The new hair metal bands, Reidinger says, "always sort of rode the shoreline. They were never trying to 'make it'—or they weren't trying very hard."
One of those bands was Gemini. At the end of the '80s, Reidinger, a working drummer all his adult life, joined the band, attracted to their predictable draw and income. Gemini had an album of original material when he joined. He wasn't yet ready to admit to himself that he had joined the kind of cover band he had fought to keep Axis from becoming.

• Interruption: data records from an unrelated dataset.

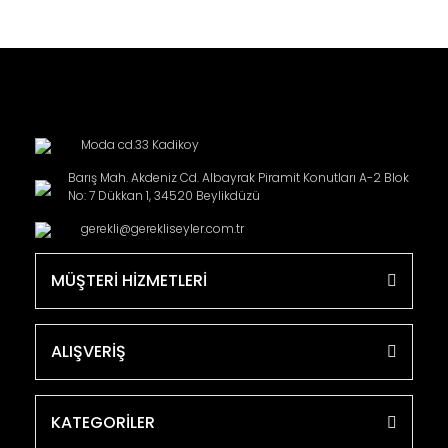
Moda cd.33 Kadikoy
Barış Mah. Akdeniz Cd. Albayrak Piramit Konutları A-2 Blok
No: 7 Dükkan 1, 34520 Beylikdüzü
gerekli@gerekliseyler.com.tr
MÜŞTERİ HİZMETLERİ
ALIŞVERİŞ
KATEGORİLER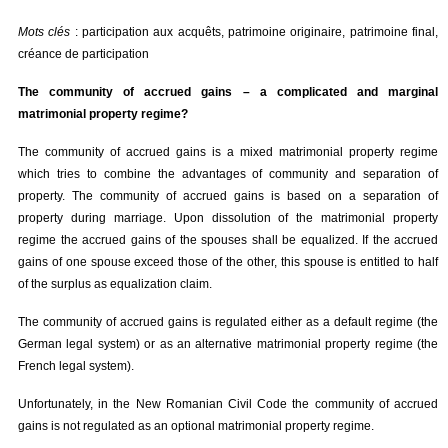
Mots clés
: participation aux acquêts, patrimoine originaire, patrimoine final,
créance de participation
The community of accrued gains – a complicated and marginal
matrimonial property regime?
The community of accrued gains is a mixed matrimonial property regime
which tries to combine the advantages of community and separation of
property. The community of accrued gains is based on a separation of
property during marriage. Upon dissolution of the matrimonial property
regime the accrued gains of the spouses shall be equalized. If the accrued
gains of one spouse exceed those of the other, this spouse is entitled to half
of the surplus as equalization claim.
The community of accrued gains is regulated either as a default regime (the
German legal system) or as an alternative matrimonial property regime (the
French legal system).
Unfortunately, in the New Romanian Civil Code the community of accrued
gains is not regulated as an optional matrimonial property regime.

A few years later he ejected himself from the scene altogether.
His epiphany moment was particularly lucid. Gemini was playing the Press in St. Cloud, a rock club that went back to the Dare Force days. The place was packed. Come encore time, the rest of the band walked backstage and Reidinger was stuck on the tiny stage behind an enormous drum kit. "So I just ducked down behind the drum riser. I had two bass drums. Nobody could see me." The crowd was shouting, but not for Gemini: "Me-tal-li-ca! Me-tal-li-ca! Me-tal-li-ca!"